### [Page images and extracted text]
::::::::

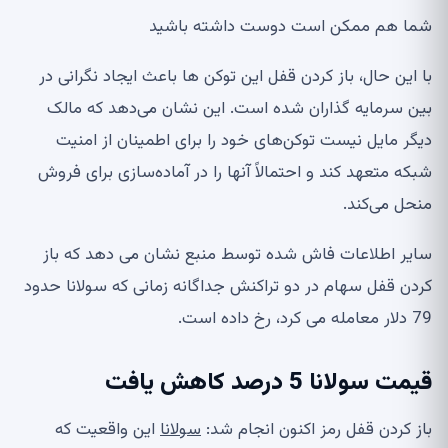
شما هم ممکن است دوست داشته باشید
با این حال، باز کردن قفل این توکن ها باعث ایجاد نگرانی در
بین سرمایه گذاران شده است. این نشان می‌دهد که مالک
دیگر مایل نیست توکن‌های خود را برای اطمینان از امنیت
شبکه متعهد کند و احتمالاً آنها را در آماده‌سازی برای فروش
منحل می‌کند.
سایر اطلاعات فاش شده توسط منبع نشان می دهد که باز
کردن قفل سهام در دو تراکنش جداگانه زمانی که سولانا حدود
79 دلار معامله می کرد، رخ داده است.
قیمت سولانا 5 درصد کاهش یافت
باز کردن قفل رمز اکنون انجام شد:
سولانا
این واقعیت که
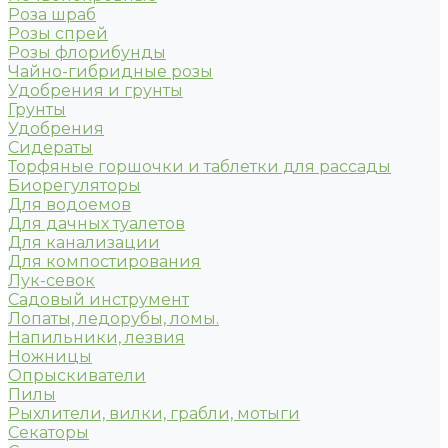
Роза шраб
Розы спрей
Розы флорибунды
Чайно-гибридные розы
Удобрения и грунты
Грунты
Удобрения
Сидераты
Торфяные горшочки и таблетки для рассады
Биорегуляторы
Для водоемов
Для дачных туалетов
Для канализации
Для компостирования
Лук-севок
Садовый инструмент
Лопаты, ледорубы, ломы.
Напильники, лезвия
Ножницы
Опрыскиватели
Пилы
Рыхлители, вилки, грабли, мотыги
Секаторы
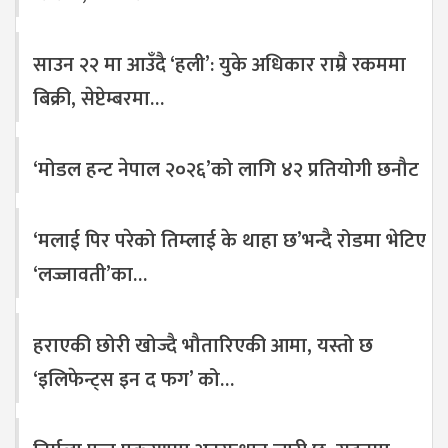
साउन २२ मा आउँदै ‘हली’: युके अधिकार राम्रै रकममा
बिक्री, सेप्टेम्बरमा…
‘मोडल हन्ट नेपाल २०२६’को लागि ४२ प्रतियोगी छनौट
‘मलाई पिर परेको तिम्लाई के थाहा छ’भन्दै रोडमा भेटिए
‘लज्जावती’का…
हराएकी छोरी खोज्दै भौतारिएकी आमा, यस्तो छ
‘इलिफेन्ट्स इन द फग’ को…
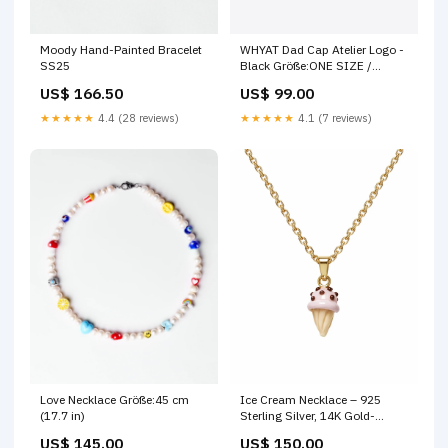
Moody Hand-Painted Bracelet
WHYAT Dad Cap Atelier Logo -
SS25
Black Größe:ONE SIZE /
ADJUSTABLE
US$ 166.50
US$ 99.00
★★★★★
4.4 (28 reviews)
★★★★★
4.1 (7 reviews)
Love Necklace Größe:45 cm
Ice Cream Necklace – 925
(17.7 in)
Sterling Silver, 14K Gold-
Plated charms
US$ 145.00
US$ 150.00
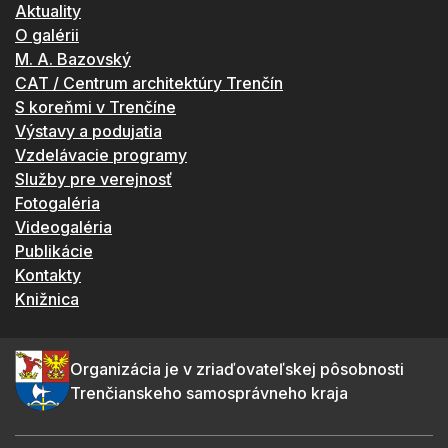
Aktuality
O galérii
M. A. Bazovský
CAT / Centrum architektúry Trenčín
S koreňmi v Trenčíne
Výstavy a podujatia
Vzdelávacie programy
Služby pre verejnosť
Fotogaléria
Videogaléria
Publikácie
Kontakty
Knižnica
Organizácia je v zriaďovateľskej pôsobnosti
Trenčianskeho samosprávneho kraja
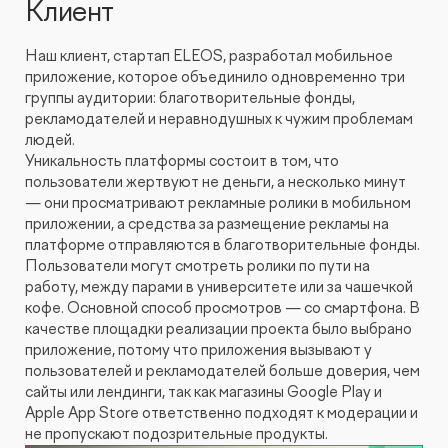
Клиент
Видеопродакшн
Наш клиент, стартап ELEOS, разработал мобильное
приложение, которое объединило одновременно три
группы аудитории: благотворительные фонды,
рекламодателей и неравнодушных к чужим проблемам
людей.
Уникальность платформы состоит в том, что
пользователи жертвуют не деньги, а несколько минут
— они просматривают рекламные ролики в мобильном
приложении, а средства за размещение рекламы на
платформе отправляются в благотворительные фонды.
Пользователи могут смотреть ролики по пути на
работу, между парами в университете или за чашечкой
кофе. Основной способ просмотров — со смартфона. В
качестве площадки реализации проекта было выбрано
приложение, потому что приложения вызывают у
пользователей и рекламодателей больше доверия, чем
сайты или лендинги, так как магазины Google Play и
Apple App Store ответственно подходят к модерации и
не пропускают подозрительные продукты.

::::::::

### [The task]
Write down exactly what the lines above say, from the line holding "Sterling Silver, 14K" through the line holding "Видеопродакшн", and nothing more. Do not copy the pictures.

### [Response to this exercise]
Sterling Silver, 14K Gold-
Plated charms
US$ 145.00
US$ 150.00
Aktuality
O galérii
M. A. Bazovský
CAT / Centrum architektúry Trenčín
S koreňmi v Trenčíne
Výstavy a podujatia
Vzdelávacie programy
Služby pre verejnosť
Fotogaléria
Videogaléria
Publikácie
Kontakty
Knižnica
Organizácia je v zriaďovateľskej pôsobnosti
Trenčianskeho samosprávneho kraja
Клиент
Видеопродакшн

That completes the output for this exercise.